**Task goal**
When you reach the line containing "Visszatér a FEM3", begin copying exactly, and keep going through the last line of the records below, copying nothing before it.

[Collected data]
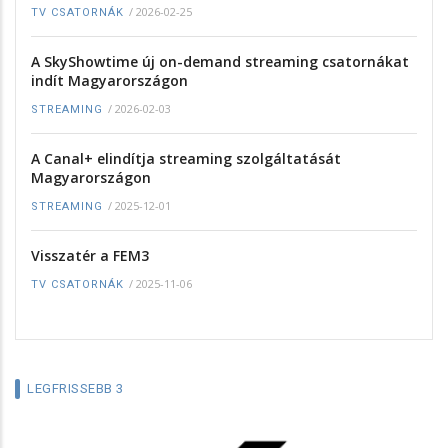
/
2026-02-25
TV CSATORNÁK
A SkyShowtime új on-demand streaming csatornákat
indít Magyarországon
/
2026-02-03
STREAMING
A Canal+ elindítja streaming szolgáltatását
Magyarországon
/
2025-12-01
STREAMING
Visszatér a FEM3
/
2025-11-06
TV CSATORNÁK
LEGFRISSEBB 3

**Finished task**
Visszatér a FEM3
/
2025-11-06
TV CSATORNÁK
LEGFRISSEBB 3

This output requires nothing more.